It is important to mention that the `unitquantregs` objects consists of a list
with `unitquantreg` objects for according to the vector of `tau`.


Furthermore, the package provide functions designated for model comparison
between `uniquantreg` objects. Particularly,

- `likelihood_stats()` function computes likelihood-based statistics (Neg2LogLike, AIC, BIC and HQIC),

- `vuong.test()` function performs Vuong test between two fitted **non nested** models,

- `pairwise.vuong.test()` function performs pairwise Vuong test with adjusted p-value according to `stats::p.adjust.methods`
between fitted models 


Finally, `uniquantreg` objects also permits use the inference methods functions 
`lmtest::coeftest()`, `lmtest::coefci`, `lmtest::coefci`, `lmtest::waldtest` and `lmtest::lrtest`
implemented in [`lmtest`](https://CRAN.R-project.org/package=lmtest) to
perform hypothesis test, confidence intervals for **nested models**.
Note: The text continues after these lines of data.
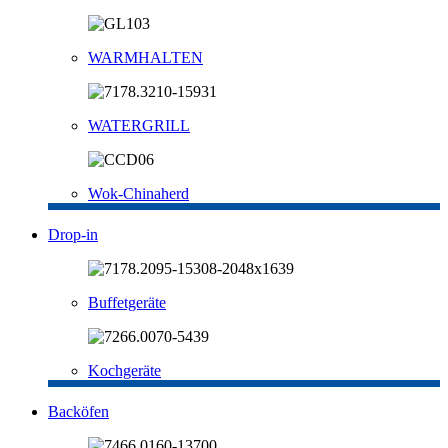
WARMHALTEN
WATERGRILL
Wok-Chinaherd
Drop-in
Buffetgeräte
Kochgeräte
Backöfen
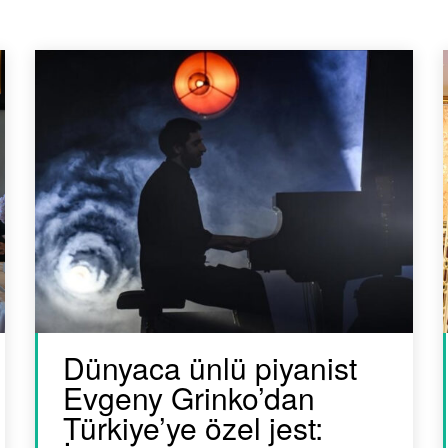
Dünyaca ünlü piyanist
Evgeny Grinko’dan
Türkiye’ye özel jest:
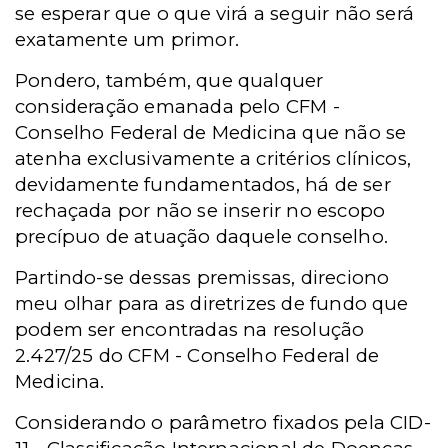
se esperar que o que virá a seguir não será
exatamente um primor.
Pondero, também, que qualquer
consideração emanada pelo CFM -
Conselho Federal de Medicina que não se
atenha exclusivamente a critérios clínicos,
devidamente fundamentados, há de ser
rechaçada por não se inserir no escopo
precípuo de atuação daquele conselho.
Partindo-se dessas premissas, direciono
meu olhar para as diretrizes de fundo que
podem ser encontradas na resolução
2.427/25 do CFM - Conselho Federal de
Medicina.
Considerando o parâmetro fixados pela CID-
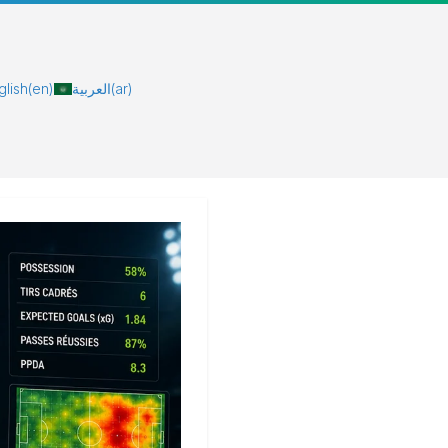
glish
(en)
العربية
(ar)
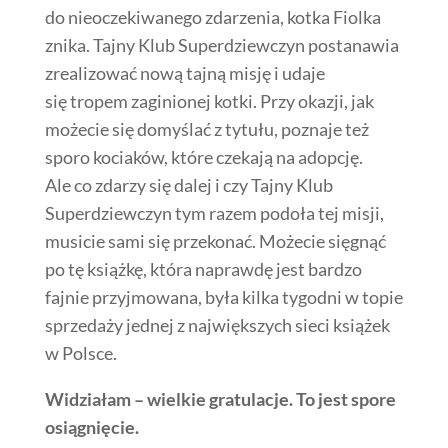
do nieoczekiwanego zdarzenia, kotka Fiolka
znika. Tajny Klub Superdziewczyn postanawia
zrealizować nową tajną misję i udaje
się tropem zaginionej kotki. Przy okazji, jak
możecie się domyślać z tytułu, poznaje też
sporo kociaków, które czekają na adopcję.
Ale co zdarzy się dalej i czy Tajny Klub
Superdziewczyn tym razem podoła tej misji,
musicie sami się przekonać. Możecie sięgnąć
po tę książkę, która naprawdę jest bardzo
fajnie przyjmowana, była kilka tygodni w topie
sprzedaży jednej z największych sieci książek
w Polsce.
Widziałam – wielkie gratulacje. To jest spore
osiągnięcie.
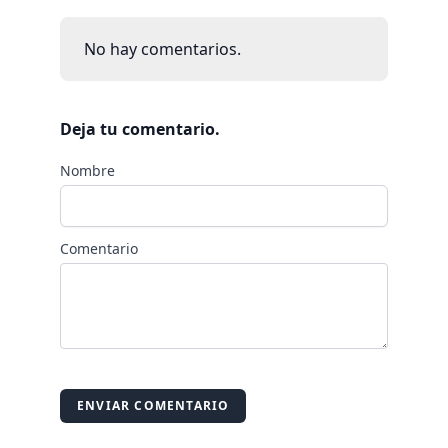
No hay comentarios.
Deja tu comentario.
Nombre
Comentario
ENVIAR COMENTARIO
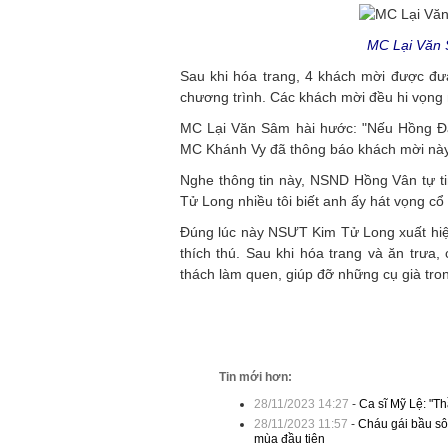
MC Lại Văn S
Sau khi hóa trang, 4 khách mời được đư
chương trình. Các khách mời đều hi vọng 
MC Lại Văn Sâm hài hước: "Nếu Hồng Đào
MC Khánh Vy đã thông báo khách mời này l
Nghe thông tin này, NSND Hồng Vân tự ti
Tử Long nhiều tôi biết anh ấy hát vọng cổ 
Đúng lúc này NSƯT Kim Tử Long xuất hiệ
thích thú. Sau khi hóa trang và ăn trưa
thách làm quen, giúp đỡ những cụ già tro
Tin mới hơn:
28/11/2023 14:27
-
Ca sĩ Mỹ Lệ: "Th
28/11/2023 11:57
-
Cháu gái bầu sô
mùa đầu tiên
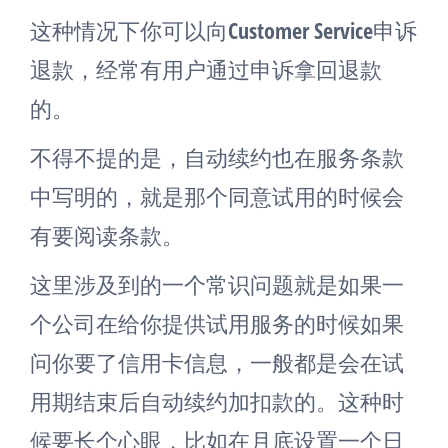
这种情况下你可以向Customer Service申诉
退款，经常有用户通过申诉拿回退款
的。
不得不提的是，自动续约也在服务条款
中写明的，就是那个同意试用的时候会
有要阅读条款。
这里涉及到的一个常识问题就是如果一
个公司在给你提供试用服务的时候如果
问你要了信用卡信息，一般都是会在试
用期结束后自动续约加扣款的。这种时
候要长个心眼，比如在月底设置一个日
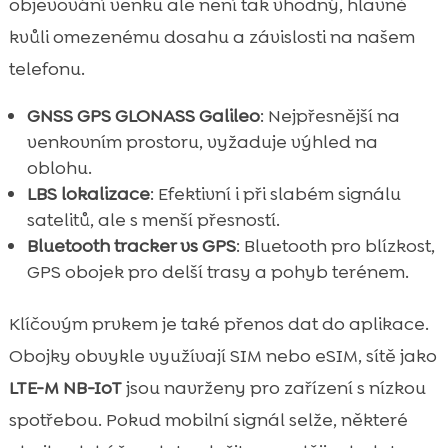
objevování venku ale není tak vhodný, hlavně
kvůli omezenému dosahu a závislosti na našem
telefonu.
GNSS GPS GLONASS Galileo
: Nejpřesnější na
venkovním prostoru, vyžaduje výhled na
oblohu.
LBS lokalizace
: Efektivní i při slabém signálu
satelitů, ale s menší přesností.
Bluetooth tracker vs GPS
: Bluetooth pro blízkost,
GPS obojek pro delší trasy a pohyb terénem.
Klíčovým prvkem je také přenos dat do aplikace.
Obojky obvykle využívají SIM nebo eSIM, sítě jako
LTE-M NB-IoT
jsou navrženy pro zařízení s nízkou
spotřebou. Pokud mobilní signál selže, některé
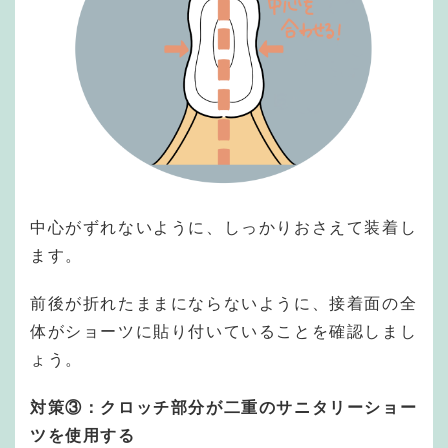
中心がずれないように、しっかりおさえて装着し
ます。
前後が折れたままにならないように、接着面の全
体がショーツに貼り付いていることを確認しまし
ょう。
対策③：クロッチ部分が二重のサニタリーショー
ツを使用する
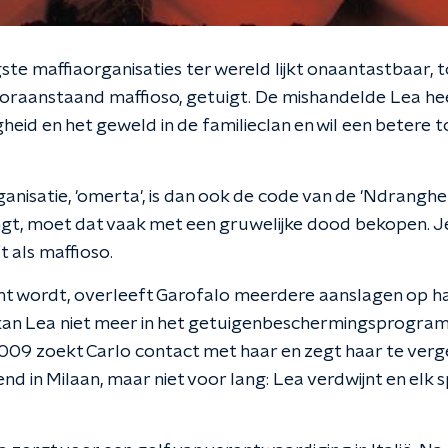
te maffiaorganisaties ter wereld lijkt onaantastbaar, 
ooraanstaand maffioso, getuigt. De mishandelde Lea h
heid en het geweld in de familieclan en wil een betere
anisatie, 'omerta', is dan ook de code van de 'Ndranghet
ngt, moet dat vaak met een gruwelijke dood bekopen. J
t als maffioso.
nt wordt, overleeft Garofalo meerdere aanslagen op ha
kan Lea niet meer in het getuigenbeschermingsprogram
 2009 zoekt Carlo contact met haar en zegt haar te verg
d in Milaan, maar niet voor lang: Lea verdwijnt en elk 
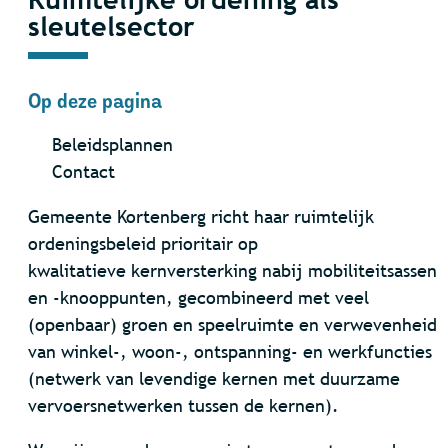
sleutelsector
Op deze pagina
Beleidsplannen
Contact
Gemeente Kortenberg richt haar ruimtelijk
ordeningsbeleid prioritair op
kwalitatieve
kernversterking nabij mobiliteitsassen
en -knooppunten, gecombineerd met veel
(openbaar) groen en speelruimte en verwevenheid
van winkel-, woon-, ontspanning- en werkfuncties
(netwerk van levendige kernen met duurzame
vervoersnetwerken tussen de kernen).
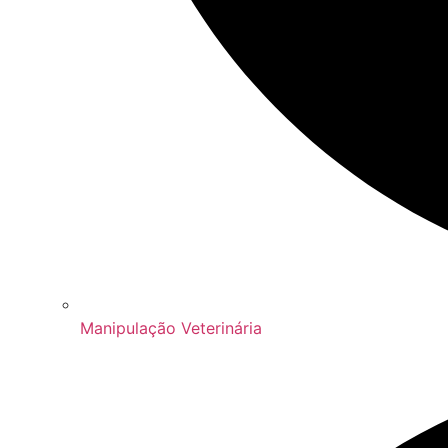
Manipulação Veterinária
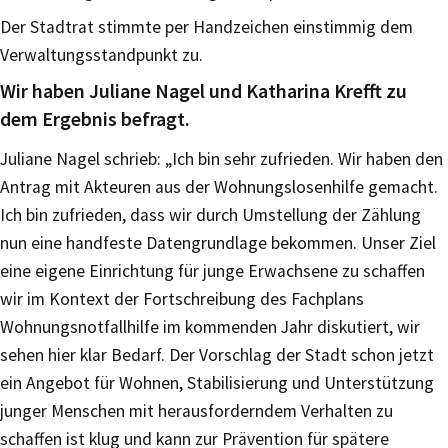
Der Stadtrat stimmte per Handzeichen einstimmig dem
Verwaltungsstandpunkt zu.
Wir haben Juliane Nagel und Katharina Krefft zu
dem Ergebnis befragt.
Juliane Nagel schrieb: „Ich bin sehr zufrieden. Wir haben den
Antrag mit Akteuren aus der Wohnungslosenhilfe gemacht.
Ich bin zufrieden, dass wir durch Umstellung der Zählung
nun eine handfeste Datengrundlage bekommen. Unser Ziel
eine eigene Einrichtung für junge Erwachsene zu schaffen
wir im Kontext der Fortschreibung des Fachplans
Wohnungsnotfallhilfe im kommenden Jahr diskutiert, wir
sehen hier klar Bedarf. Der Vorschlag der Stadt schon jetzt
ein Angebot für Wohnen, Stabilisierung und Unterstützung
junger Menschen mit herausforderndem Verhalten zu
schaffen ist klug und kann zur Prävention für spätere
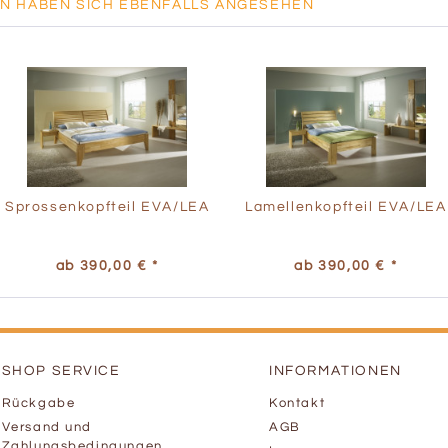
N HABEN SICH EBENFALLS ANGESEHEN
Sprossenkopfteil EVA/LEA
Lamellenkopfteil EVA/LEA
ab 390,00 € *
ab 390,00 € *
SHOP SERVICE
INFORMATIONEN
Rückgabe
Kontakt
Versand und
AGB
Zahlungsbedingungen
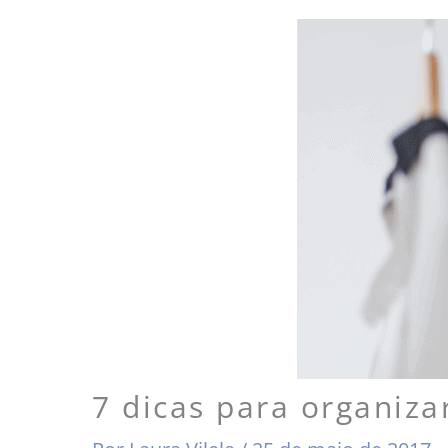
7 dicas para organiza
Next, a detailed account of the usage of all these functions is provided.

## Functionality

As in [Mazucheli et al. (2020)](https://www.tandfonline.com/doi/abs/10.1080/02664763.2019.1657813?journalCode=cjas20)
consider the data set related to the access of people in
households with piped water supply in the cities of Brazil from the Southeast and Northeast
regions. The response variable `phpws` is the proportion of households with piped water
supply. The covariates are:

- `mhdi`: human development index.

- `incpc`: per capita income.

- `region`: 0 for southeast, 1 for northeast.

- `pop`: population.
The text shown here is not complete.